It seems that not even the enduring Home windows emblem is secure from malware (opens in new tab) anymore, as some cybercriminals managed to efficiently cover malicious code inside it.
Cybersecurity specialists at Symantec declare to have noticed one such marketing campaign utilizing a means of hiding malicious code in in any other case innocent pictures, in any other case generally known as steganography.
It’s normally completed to keep away from detection by antivirus applications, as such options hardly ever detect pictures as malicious.
Going after governments
On this specific case, the group engaged in steganography assaults is named Witchetty, a recognized threat-actor allegedly strongly tied to the Chinese language state-sponsored actor Cicada (AKA APT10), and in addition thought of a part of the TA410 group that has focused US power suppliers prior to now.
The group kicked off its newest marketing campaign in February 2022, concentrating on at the least two governments within the Center East.
What’s extra, an assault in opposition to a inventory trade in Africa is allegedly nonetheless energetic.

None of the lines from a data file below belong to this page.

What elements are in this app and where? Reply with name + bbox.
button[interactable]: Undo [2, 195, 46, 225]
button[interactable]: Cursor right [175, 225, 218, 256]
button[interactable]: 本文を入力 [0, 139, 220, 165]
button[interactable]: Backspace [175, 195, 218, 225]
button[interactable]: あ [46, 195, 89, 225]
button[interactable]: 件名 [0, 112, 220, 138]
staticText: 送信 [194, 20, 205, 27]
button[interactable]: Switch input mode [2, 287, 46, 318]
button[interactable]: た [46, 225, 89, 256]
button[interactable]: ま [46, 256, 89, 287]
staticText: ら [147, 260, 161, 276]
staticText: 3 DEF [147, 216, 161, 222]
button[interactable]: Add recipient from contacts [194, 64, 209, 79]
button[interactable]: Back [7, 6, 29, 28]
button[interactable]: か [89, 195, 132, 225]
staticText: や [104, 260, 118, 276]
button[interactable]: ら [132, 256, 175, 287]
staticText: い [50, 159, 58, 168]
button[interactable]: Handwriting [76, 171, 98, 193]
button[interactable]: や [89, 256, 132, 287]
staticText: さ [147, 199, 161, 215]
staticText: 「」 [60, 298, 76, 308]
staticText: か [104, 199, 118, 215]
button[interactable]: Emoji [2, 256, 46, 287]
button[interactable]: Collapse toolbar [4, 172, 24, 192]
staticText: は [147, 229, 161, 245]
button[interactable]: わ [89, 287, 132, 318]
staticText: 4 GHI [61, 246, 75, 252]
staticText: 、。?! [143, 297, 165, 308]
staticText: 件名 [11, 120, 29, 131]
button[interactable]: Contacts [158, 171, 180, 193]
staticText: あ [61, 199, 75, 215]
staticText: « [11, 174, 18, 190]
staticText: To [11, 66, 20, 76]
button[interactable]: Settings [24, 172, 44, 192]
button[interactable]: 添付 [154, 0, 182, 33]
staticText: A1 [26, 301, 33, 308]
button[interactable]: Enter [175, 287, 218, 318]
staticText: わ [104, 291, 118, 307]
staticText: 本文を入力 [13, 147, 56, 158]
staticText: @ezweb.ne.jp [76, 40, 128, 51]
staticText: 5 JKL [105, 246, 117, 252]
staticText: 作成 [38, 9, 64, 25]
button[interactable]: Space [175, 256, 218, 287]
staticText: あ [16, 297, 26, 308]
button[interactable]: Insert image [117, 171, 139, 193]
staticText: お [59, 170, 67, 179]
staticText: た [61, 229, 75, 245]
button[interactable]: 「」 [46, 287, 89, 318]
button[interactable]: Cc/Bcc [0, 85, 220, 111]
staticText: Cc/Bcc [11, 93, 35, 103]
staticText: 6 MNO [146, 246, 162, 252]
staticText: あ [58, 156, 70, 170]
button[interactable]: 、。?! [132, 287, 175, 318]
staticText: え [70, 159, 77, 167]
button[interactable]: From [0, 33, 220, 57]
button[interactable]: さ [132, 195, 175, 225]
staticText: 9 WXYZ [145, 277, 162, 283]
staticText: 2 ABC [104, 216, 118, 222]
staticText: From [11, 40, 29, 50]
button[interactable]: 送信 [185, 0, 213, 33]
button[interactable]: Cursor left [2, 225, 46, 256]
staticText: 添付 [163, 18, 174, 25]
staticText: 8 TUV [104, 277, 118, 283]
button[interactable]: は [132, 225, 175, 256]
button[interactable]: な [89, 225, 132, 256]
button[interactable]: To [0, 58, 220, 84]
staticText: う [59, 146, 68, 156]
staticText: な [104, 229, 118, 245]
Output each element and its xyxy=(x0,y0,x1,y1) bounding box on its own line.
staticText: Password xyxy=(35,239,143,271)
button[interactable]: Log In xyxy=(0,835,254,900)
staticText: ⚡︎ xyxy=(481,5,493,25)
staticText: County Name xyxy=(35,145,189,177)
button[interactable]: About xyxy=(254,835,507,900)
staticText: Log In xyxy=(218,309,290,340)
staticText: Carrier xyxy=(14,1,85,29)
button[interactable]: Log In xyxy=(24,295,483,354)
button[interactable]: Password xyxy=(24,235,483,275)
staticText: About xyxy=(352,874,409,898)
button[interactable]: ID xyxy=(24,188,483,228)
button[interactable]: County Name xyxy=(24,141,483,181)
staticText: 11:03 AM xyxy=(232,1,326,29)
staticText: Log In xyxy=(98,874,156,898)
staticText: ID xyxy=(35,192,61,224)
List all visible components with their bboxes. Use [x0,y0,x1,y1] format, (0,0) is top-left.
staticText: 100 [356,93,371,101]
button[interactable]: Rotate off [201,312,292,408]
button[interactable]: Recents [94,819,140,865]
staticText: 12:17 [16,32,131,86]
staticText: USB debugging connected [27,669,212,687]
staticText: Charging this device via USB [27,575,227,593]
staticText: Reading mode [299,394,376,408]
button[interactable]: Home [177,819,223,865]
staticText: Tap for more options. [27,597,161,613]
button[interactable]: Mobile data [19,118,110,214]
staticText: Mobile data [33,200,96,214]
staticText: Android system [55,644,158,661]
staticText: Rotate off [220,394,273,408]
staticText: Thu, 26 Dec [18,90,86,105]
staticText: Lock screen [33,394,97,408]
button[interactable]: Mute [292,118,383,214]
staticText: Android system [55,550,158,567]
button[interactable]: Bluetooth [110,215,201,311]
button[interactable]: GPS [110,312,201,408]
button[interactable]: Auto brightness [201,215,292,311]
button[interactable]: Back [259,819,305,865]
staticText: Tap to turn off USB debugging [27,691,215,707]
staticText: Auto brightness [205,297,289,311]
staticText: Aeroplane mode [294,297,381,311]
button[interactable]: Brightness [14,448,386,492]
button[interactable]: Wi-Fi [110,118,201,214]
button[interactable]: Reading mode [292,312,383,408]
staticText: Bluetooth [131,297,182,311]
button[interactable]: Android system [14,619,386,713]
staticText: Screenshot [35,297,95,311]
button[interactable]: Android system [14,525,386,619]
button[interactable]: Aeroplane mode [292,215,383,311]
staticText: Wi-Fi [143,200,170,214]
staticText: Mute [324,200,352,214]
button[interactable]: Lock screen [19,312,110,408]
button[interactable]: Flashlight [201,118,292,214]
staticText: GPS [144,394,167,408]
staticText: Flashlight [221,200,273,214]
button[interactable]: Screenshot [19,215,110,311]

Witchetty used steganography assaults to cover an XOR-encrypted backdoor, which was hosted on a cloud service, minimizing its probabilities of detection. To drop webshells on weak endpoints (opens in new tab), the attackers exploited recognized Microsoft Trade ProxyShell vulnerabilities for preliminary entry: CVE-2021-34473, CVE-2021-34523, CVE-2021-31207, CVE-2021-26855, and CVE-2021-27065.
“Disguising the payload on this vogue allowed the attackers to host it on a free, trusted service,” Symantec mentioned. “Downloads from trusted hosts reminiscent of GitHub are far much less more likely to increase crimson flags than downloads from an attacker-controlled command-and-control (C&C) server.”

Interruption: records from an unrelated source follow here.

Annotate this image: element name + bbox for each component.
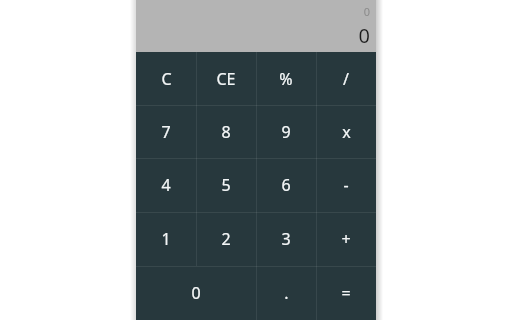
button[interactable]: 8 [196, 105, 256, 158]
staticText: 1 [161, 228, 171, 250]
staticText: - [343, 174, 349, 196]
staticText: 3 [281, 228, 291, 250]
button[interactable]: = [316, 266, 376, 320]
staticText: = [341, 282, 351, 304]
staticText: 4 [161, 174, 171, 196]
staticText: 7 [161, 121, 171, 143]
button[interactable]: + [316, 212, 376, 266]
staticText: 0 [191, 282, 201, 304]
staticText: % [279, 68, 293, 90]
staticText: 5 [221, 174, 231, 196]
button[interactable]: 0 [136, 0, 376, 52]
button[interactable]: 6 [256, 158, 316, 212]
button[interactable]: 0 [136, 266, 256, 320]
button[interactable]: 7 [136, 105, 196, 158]
staticText: 8 [221, 121, 231, 143]
staticText: CE [216, 68, 236, 90]
button[interactable]: C [136, 52, 196, 105]
staticText: 0 [358, 22, 370, 49]
button[interactable]: . [256, 266, 316, 320]
button[interactable]: CE [196, 52, 256, 105]
button[interactable]: 4 [136, 158, 196, 212]
staticText: / [343, 68, 349, 90]
staticText: . [284, 282, 289, 304]
button[interactable]: 9 [256, 105, 316, 158]
button[interactable]: / [316, 52, 376, 105]
button[interactable]: 3 [256, 212, 316, 266]
staticText: + [341, 228, 351, 250]
button[interactable]: 5 [196, 158, 256, 212]
button[interactable]: x [316, 105, 376, 158]
button[interactable]: 2 [196, 212, 256, 266]
button[interactable]: - [316, 158, 376, 212]
staticText: 0 [363, 4, 370, 19]
staticText: C [161, 68, 172, 90]
button[interactable]: % [256, 52, 316, 105]
button[interactable]: 1 [136, 212, 196, 266]
staticText: x [342, 121, 351, 143]
staticText: 6 [281, 174, 291, 196]
staticText: 9 [281, 121, 291, 143]
staticText: 2 [221, 228, 231, 250]
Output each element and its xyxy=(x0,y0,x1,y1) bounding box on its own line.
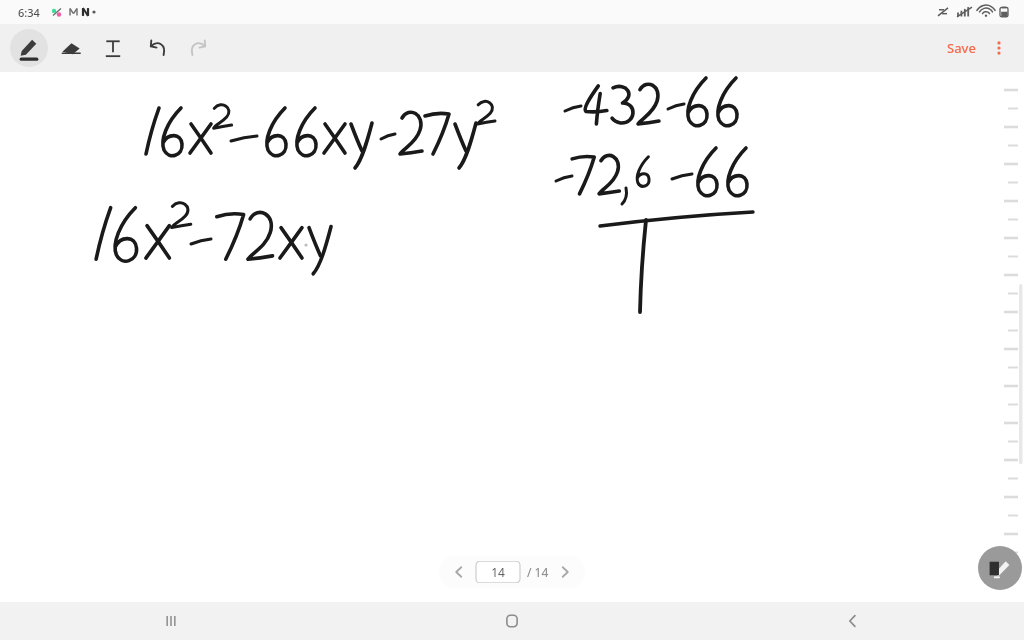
button[interactable]: Undo xyxy=(138,29,176,67)
staticText: 14 xyxy=(491,564,505,580)
staticText: Save xyxy=(947,39,976,57)
button[interactable]: Back xyxy=(829,602,877,640)
staticText: 6:34 xyxy=(18,5,40,20)
button[interactable]: Eraser xyxy=(52,29,90,67)
button[interactable]: More options xyxy=(982,31,1016,65)
button[interactable]: Home xyxy=(488,602,536,640)
button[interactable]: Edit xyxy=(978,546,1022,590)
button[interactable]: Text xyxy=(94,29,132,67)
button[interactable]: Previous page xyxy=(443,556,475,588)
button[interactable]: Save xyxy=(941,35,982,61)
button[interactable]: Next page xyxy=(549,556,581,588)
button[interactable]: Pen xyxy=(10,29,48,67)
button[interactable]: Recents xyxy=(147,602,195,640)
button[interactable]: 14 xyxy=(476,561,520,583)
button[interactable]: Redo xyxy=(180,29,218,67)
staticText: / 14 xyxy=(527,564,549,580)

The XOR-encrypted backdoor permits risk actors to do quite a few issues, together with tampering with information and folders, working and terminating processes, tweaking the Home windows Registry, downloading further malware, stealing paperwork, in addition to turning the compromised endpoint right into a C2 server.
Final time we heard of Cicada was in April 2022, when researchers reported the group had abused the favored VLC media participant to distribute malware and spy on authorities businesses and adjoining organizations positioned within the US, Canada, Hong Kong, Turkey, Israel, India, Montenegro, and Italy.